"Do you think I am not sorry for Archie and you now?"

"I am quite sure you are," she replied bitterly. "Homewood has been a pleasant house for you to live in; far pleasanter than Elm Park can ever prove."

"Dolly," he interrupted, "I do not mean to call you ungrateful, but considering how I have been working on your behalf to-day—"

"We need not discuss the question," she remarked as he stopped and paused. "There is no necessity now for us to go into our accounts and put down, 'I have done this, and Archie has done the other.' Before this liquidation business is ended we shall have ample opportunity of doing full justice each to the other—only—Rupert, I do not think you would have been quite so ready to leave Homewood had your opinion and that of the man Turner not to a certain extent coincided."
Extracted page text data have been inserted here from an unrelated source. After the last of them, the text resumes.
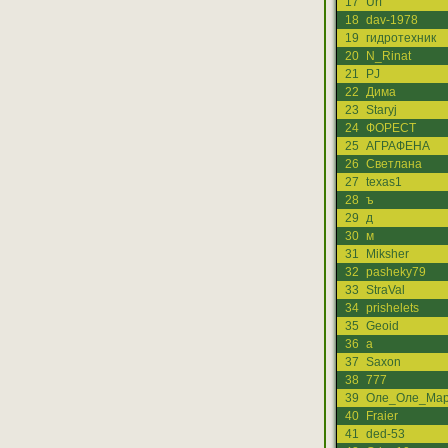
17
Urf
18
dav-1978
19
гидротехник
20
N_Rinat
21
PJ
22
Дима
23
Staryj
24
ФОРЕСТ
25
АГРАФЕНА
26
Светлана
27
texas1
28
ъ
29
д
30
м
31
Miksher
32
pasheky79
33
StraVal
34
prishelets
35
Geoid
36
а
37
Saxon
38
777
39
Оле_Оле_Мар
40
Fraier
41
ded-53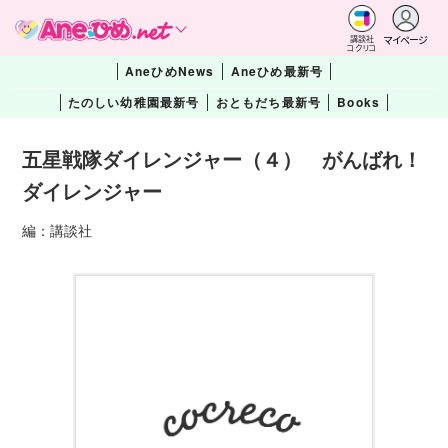
マイページ
講談社
コクリコ
AneひめNews
Aneひめ最新号
たのしい幼稚園最新号
おともだち最新号
Books
五星戦隊ダイレンジャー（４） がんばれ！
ダイレンジャー
編：講談社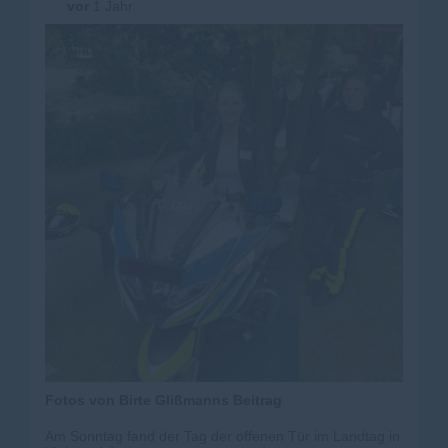
vor
1 Jahr
Fotos von Birte Glißmanns Beitrag
Am Sonntag fand der Tag der offenen Tür im Landtag in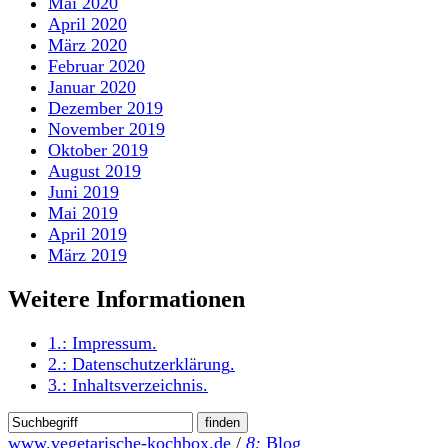
Mai 2020
April 2020
März 2020
Februar 2020
Januar 2020
Dezember 2019
November 2019
Oktober 2019
August 2019
Juni 2019
Mai 2019
April 2019
März 2019
Weitere Informationen
1.:
Impressum
.
2.:
Datenschutzerklärung
.
3.:
Inhaltsverzeichnis
.
www.vegetarische-kochbox.de
/
8:
Blog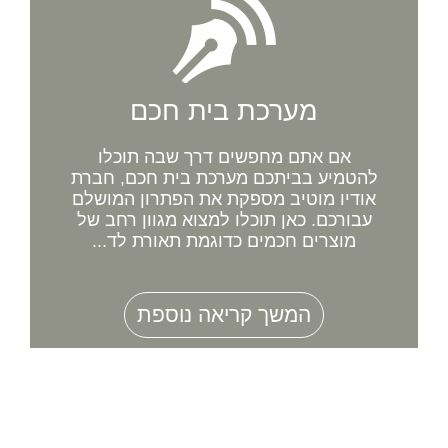
מערכת בית חכם
אם אתם מחפשים דרך שבה תוכלו
להטמיע בביתכם מערכת בית חכם, חברת
אודיו מוטיב מספקת את הפתרון המושלם
עבורכם. כאן תוכלו למצוא מגוון רחב של
מוצרים חכמים כדוגמת תאורת לד...
המשך קריאה נוספת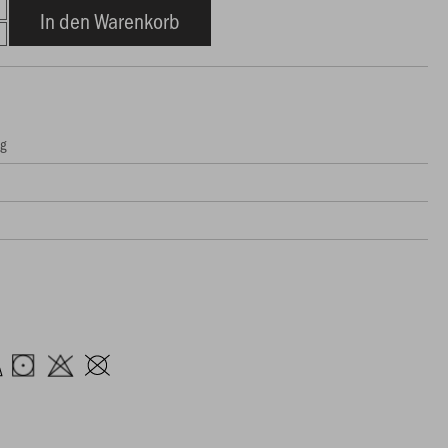
In den Warenkorb
ng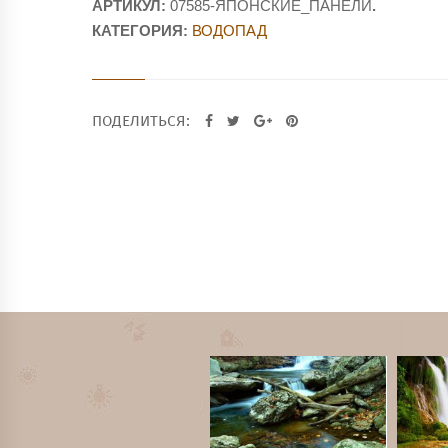
АРТИКУЛ:
07585-ЯПОНСКИЕ_ПАНЕЛИ
.
КАТЕГОРИЯ:
ВОДОПАД
ПОДЕЛИТЬСЯ: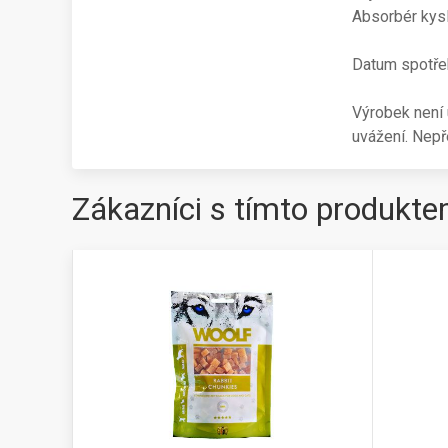
Absorbér kysl
Datum spotřeb
Výrobek není 
uvážení. Nepř
Zákazníci s tímto produkte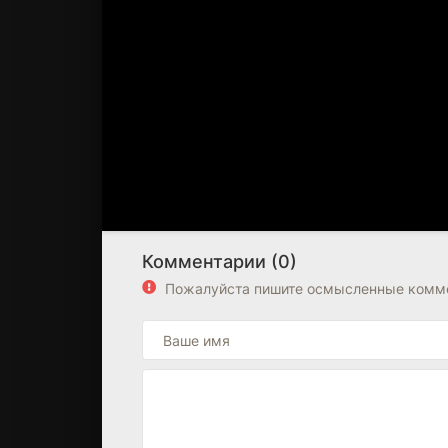
Комментарии (0)
Пожалуйста пишите осмысленные комме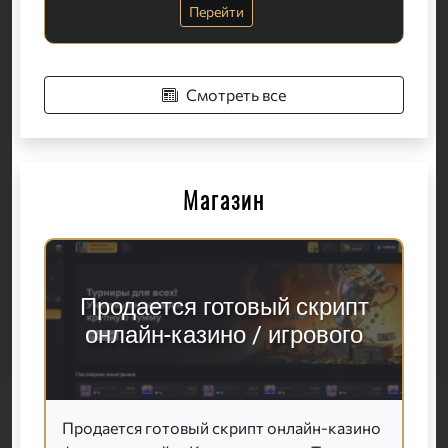
Перейти
Смотреть все
Магазин
Продается готовый скрипт
онлайн-казино / игрового
Продается готовый скрипт онлайн-казино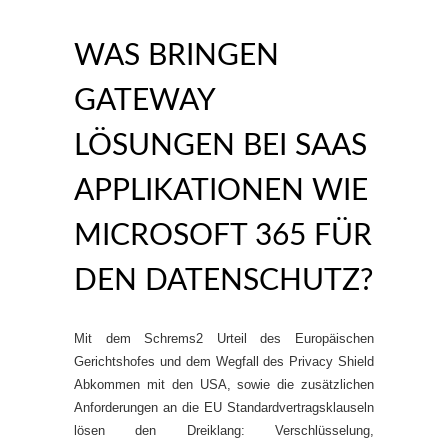
WAS BRINGEN
GATEWAY
LÖSUNGEN BEI SAAS
APPLIKATIONEN WIE
MICROSOFT 365 FÜR
DEN DATENSCHUTZ?
Mit dem Schrems2 Urteil des Europäischen
Gerichtshofes und dem Wegfall des Privacy Shield
Abkommen mit den USA, sowie die zusätzlichen
Anforderungen an die EU Standardvertragsklauseln
lösen den Dreiklang: Verschlüsselung,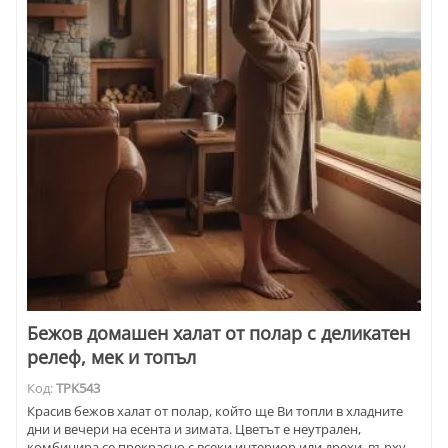
Бежов домашен халат от полар с деликатен
релеф, мек и топъл
Код:
TPK543
Красив бежов халат от полар, който ще Ви топли в хладните
дни и вечери на есента и зимата. Цветът е неутрален,
комбинира се прекрасно с всеки интериор или дрехи, върху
"You wrong me greatly," he answered, "but as you say there is no necessity for us to discuss these questions now. Do go to bed, dear; you will knock yourself up if you neither rest nor sleep, and then who can see to Archie?"

"Good night," she said holding out her hand, "if I have misjudged you I am sorry."

He held the door open for her to pass out, and watched her as she flitted up the staircase.

Had she misjudged him Rupert wondered. No. Her instinct guided her aright when reason might have failed to do so.

"I suppose I am a rat," he thought, "and that by some curious intuition I did guess the ship was sinking. Knowledge and calculation had, however, nothing to do with the matter. That I can declare. Now it will perhaps be well for me to calculate. I do not much relish hearing a list of benefits conferred, recited at each interview."